Brokering Data: Accelerating Data Evaluation with Databricks White Label

  • 1. Brokering Data: Accelerating Data Evaluation with Databricks White Label Vinoo Ganesh, Chief Technology Officer, Veraset Nick Chmura, Director of Data Engineering, Veraset
  • 2. Agenda § Background § Session Goals § The Data Ecosystem § Data Primitives § Data Brokers + Challenges § The Broker’s Dilemma § Demo
  • 3. Background • About Us • Vinoo Ganesh (CTO, Veraset) • Nick Chmura (Director of Data Engineering, Veraset) • Data-As-A-Service Startup • Anonymized Geospatial Data • Model Training at Scale • Heavily used during COVID-19 Investigations / analyses • Process, Analyze, and Deliver >2 PB Data Yearly • Data is Our Product • We don’t build analytical tools / visualizations • Optimized data storage, retrieval, and processing are our lifeblood • “Just Data” We’re Hiring! vinoo@veraset.com
  • 4. Session Goals • Explain the Data Brokerage ecosystem • Challenges of brokering data • Concerns around sensitivity, privacy, and security • Conceptual: “Agnostic” Brokerage • Technology agnostic, system agnostic • Differentiating data • Demo: White Label
  • 5. The Data Ecosystem • Inundation of Data – clean + unclean • “Data scientists spend about 45% of their time on data preparation tasks…” - Datanami • “Uptime” SLAs around Data • Data scale increasing • Co-Dependence: analytics + brokers • Data sensitivity and privacy concerns The oil that powers the engine.
  • 6. Data Primitives ▪ Schema changes == API breaks ▪ Format evolution == major version bumps ▪ Uptime SLA • Open vs proprietary data formats • Technology specific formats • Formats focused on individual workflows • Presentation of data speaks volumes • Inherently opinionated • Data == API • Used + expensive data > unused + cheap data • Data graveyard • Only as useful as it is easy to use
  • 7. Enter: The Brokers • Source, clean, package, distribute data • Impose the SLAs (Data Primitives) on data • Remove complexities to operationalizing data • Maintain the data • Secure and protect the data Goal: Make data easy to use https://www.webfx.com/blog/wp-content/uploads/2019/09/worth.png
  • 8. Challenges (1): Brokering Data Making the data easy to use… isn’t easy. • Tech Specifications (ie.
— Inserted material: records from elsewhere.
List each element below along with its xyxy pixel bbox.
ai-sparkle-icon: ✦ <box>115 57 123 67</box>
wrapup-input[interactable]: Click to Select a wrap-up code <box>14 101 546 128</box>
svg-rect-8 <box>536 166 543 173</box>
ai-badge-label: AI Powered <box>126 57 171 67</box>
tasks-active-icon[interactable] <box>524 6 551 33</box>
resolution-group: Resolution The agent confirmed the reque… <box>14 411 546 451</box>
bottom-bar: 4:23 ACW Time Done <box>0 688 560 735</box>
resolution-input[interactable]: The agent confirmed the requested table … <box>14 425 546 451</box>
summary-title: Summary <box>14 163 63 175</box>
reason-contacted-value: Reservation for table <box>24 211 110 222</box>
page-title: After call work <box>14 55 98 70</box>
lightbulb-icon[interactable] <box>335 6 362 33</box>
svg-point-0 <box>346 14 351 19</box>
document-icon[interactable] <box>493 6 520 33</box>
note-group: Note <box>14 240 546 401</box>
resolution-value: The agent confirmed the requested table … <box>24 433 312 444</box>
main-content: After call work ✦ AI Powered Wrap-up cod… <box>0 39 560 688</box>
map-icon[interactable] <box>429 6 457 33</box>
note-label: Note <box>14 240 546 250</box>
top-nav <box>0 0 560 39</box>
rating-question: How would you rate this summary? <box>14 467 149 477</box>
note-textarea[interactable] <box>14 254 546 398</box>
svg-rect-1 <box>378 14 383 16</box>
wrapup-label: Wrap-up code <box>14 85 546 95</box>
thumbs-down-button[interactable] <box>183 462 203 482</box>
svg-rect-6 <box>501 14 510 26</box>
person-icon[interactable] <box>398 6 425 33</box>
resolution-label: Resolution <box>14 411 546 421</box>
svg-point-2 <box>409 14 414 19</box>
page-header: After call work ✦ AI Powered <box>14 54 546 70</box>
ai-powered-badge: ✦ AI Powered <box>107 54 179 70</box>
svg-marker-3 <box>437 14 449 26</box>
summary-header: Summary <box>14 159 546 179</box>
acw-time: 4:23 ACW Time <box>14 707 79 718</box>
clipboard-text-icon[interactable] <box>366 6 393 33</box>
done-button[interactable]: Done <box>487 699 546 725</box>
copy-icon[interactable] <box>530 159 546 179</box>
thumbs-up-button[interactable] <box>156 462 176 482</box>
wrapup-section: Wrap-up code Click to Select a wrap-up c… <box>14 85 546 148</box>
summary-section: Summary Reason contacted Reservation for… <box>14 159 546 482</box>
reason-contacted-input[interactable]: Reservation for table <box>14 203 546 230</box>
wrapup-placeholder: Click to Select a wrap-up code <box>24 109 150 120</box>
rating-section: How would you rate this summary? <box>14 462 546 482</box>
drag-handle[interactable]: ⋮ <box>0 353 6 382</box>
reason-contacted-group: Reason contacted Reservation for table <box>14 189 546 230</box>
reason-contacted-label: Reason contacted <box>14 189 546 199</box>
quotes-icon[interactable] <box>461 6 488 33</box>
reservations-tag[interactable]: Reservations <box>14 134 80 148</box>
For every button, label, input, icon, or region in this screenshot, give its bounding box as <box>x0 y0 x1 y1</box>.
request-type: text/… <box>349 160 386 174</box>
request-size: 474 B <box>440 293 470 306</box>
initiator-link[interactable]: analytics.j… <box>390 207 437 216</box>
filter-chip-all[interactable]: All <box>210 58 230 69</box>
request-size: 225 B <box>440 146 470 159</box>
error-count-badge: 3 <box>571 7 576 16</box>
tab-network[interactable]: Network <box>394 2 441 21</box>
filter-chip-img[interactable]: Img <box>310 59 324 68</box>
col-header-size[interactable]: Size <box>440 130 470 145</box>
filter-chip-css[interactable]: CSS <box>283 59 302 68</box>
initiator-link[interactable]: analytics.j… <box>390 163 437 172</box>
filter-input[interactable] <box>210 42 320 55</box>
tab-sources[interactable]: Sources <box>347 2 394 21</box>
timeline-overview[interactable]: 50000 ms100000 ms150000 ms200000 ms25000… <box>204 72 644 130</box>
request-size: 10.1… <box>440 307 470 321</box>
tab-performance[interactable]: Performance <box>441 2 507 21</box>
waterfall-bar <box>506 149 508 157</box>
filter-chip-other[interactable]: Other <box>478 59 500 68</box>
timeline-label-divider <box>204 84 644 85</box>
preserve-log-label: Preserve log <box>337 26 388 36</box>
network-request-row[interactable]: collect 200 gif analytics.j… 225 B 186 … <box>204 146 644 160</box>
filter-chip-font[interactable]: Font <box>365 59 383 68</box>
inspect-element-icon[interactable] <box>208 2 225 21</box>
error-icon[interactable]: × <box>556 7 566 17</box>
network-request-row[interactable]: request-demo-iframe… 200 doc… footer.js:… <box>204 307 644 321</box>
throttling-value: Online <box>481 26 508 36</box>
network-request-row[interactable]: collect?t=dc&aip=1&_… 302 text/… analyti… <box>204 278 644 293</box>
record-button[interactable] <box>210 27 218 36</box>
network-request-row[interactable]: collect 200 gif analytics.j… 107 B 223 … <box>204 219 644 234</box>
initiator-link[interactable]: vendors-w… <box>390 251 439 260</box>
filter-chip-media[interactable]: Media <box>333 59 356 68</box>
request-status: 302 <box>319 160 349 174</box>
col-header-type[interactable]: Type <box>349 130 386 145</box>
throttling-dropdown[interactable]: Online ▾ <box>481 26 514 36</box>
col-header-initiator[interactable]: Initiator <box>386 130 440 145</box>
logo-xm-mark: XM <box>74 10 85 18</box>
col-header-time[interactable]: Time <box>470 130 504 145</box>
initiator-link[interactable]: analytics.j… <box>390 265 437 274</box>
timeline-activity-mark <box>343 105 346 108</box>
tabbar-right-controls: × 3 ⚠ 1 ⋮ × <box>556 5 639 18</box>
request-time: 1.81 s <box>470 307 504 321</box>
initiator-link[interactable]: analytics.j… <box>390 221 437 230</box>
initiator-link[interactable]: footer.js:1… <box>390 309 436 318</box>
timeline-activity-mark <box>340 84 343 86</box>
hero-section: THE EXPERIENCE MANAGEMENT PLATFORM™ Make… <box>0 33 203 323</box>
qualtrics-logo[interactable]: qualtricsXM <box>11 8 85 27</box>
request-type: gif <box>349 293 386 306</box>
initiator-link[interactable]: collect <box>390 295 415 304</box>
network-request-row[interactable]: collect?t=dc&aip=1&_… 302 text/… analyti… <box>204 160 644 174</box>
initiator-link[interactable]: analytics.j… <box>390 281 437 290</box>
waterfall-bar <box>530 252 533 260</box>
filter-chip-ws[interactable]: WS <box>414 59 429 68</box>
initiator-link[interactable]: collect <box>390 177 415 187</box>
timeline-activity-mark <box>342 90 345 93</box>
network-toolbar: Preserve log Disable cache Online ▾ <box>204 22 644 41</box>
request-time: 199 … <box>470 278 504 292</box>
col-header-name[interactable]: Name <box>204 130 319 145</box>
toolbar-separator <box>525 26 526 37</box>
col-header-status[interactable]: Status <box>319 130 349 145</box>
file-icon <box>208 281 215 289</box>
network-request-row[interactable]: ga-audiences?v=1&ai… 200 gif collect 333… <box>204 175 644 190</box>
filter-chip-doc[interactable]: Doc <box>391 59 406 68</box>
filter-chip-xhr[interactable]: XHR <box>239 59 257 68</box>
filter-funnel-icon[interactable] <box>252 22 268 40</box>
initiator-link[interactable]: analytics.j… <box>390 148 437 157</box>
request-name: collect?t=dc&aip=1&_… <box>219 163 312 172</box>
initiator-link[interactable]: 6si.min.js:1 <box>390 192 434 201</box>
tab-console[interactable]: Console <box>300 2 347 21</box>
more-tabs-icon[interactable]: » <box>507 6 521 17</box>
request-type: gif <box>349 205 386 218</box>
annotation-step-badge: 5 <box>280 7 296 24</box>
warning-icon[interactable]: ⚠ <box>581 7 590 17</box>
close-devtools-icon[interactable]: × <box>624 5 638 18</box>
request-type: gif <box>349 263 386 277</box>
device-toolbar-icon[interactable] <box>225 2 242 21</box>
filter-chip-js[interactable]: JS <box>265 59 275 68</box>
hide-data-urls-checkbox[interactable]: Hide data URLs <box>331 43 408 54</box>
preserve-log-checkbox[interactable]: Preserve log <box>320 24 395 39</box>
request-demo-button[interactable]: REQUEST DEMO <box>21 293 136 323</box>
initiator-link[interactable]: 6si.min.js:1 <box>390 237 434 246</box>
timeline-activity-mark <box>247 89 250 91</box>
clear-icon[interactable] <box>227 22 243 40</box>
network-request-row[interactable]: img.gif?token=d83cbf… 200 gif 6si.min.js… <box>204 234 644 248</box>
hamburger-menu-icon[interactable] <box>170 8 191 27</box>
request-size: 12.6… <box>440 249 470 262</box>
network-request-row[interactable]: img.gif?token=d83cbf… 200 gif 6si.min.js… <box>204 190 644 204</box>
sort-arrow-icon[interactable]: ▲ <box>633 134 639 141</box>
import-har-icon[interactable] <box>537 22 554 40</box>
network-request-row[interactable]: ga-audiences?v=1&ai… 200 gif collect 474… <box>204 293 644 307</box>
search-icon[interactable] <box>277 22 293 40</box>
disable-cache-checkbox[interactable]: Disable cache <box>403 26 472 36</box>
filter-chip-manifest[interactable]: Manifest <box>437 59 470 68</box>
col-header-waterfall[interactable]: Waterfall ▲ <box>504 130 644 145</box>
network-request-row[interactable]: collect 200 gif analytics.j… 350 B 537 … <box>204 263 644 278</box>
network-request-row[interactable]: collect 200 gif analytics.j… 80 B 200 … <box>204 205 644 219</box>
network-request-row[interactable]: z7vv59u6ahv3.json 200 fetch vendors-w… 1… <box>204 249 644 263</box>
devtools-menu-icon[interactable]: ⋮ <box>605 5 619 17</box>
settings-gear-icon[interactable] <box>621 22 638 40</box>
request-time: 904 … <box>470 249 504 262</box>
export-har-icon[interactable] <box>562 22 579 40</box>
File Format, Partitioning) • Variable Compute, on customer side • Right Tools / Environment / Libraries • TTFB (time to first byte) • Securing IP (the data) • Product Differentiation
  • 9. Challenges (2): Brokering Data Making the data easy to use… isn’t easy. • Live Data > Static Data, Live Compute > Static Compute • Auditing Query Access • Defining Quality Metrics / Creating A Narrative • Security / Privacy • Row-level permissions
  • 11. The Broker’s Dilemma • How can brokers demonstrate value, protect our IP, differentiate our product, minimize technical setup, ensure a cutting-edge privacy/security story, audit their user’s access to data, and everything else we discussed… all while making the data as easy to use?
  • 12. The Solution: Veraset, Databricks, Privacera • Analysis • Data • Security/Privacy
  • 13. The Solution – Databricks White Label • A branded “White Labelled” Databricks instance • Preloaded notebook on each instance • Preloaded data on each instance • Fine-grained access control (including read/write perms) • Audit Trail • Row-Level Security
  • 14. Demo: White Labeled Databricks
  • 16. Feedback Your feedback is important to us. Don’t forget to rate and review the sessions.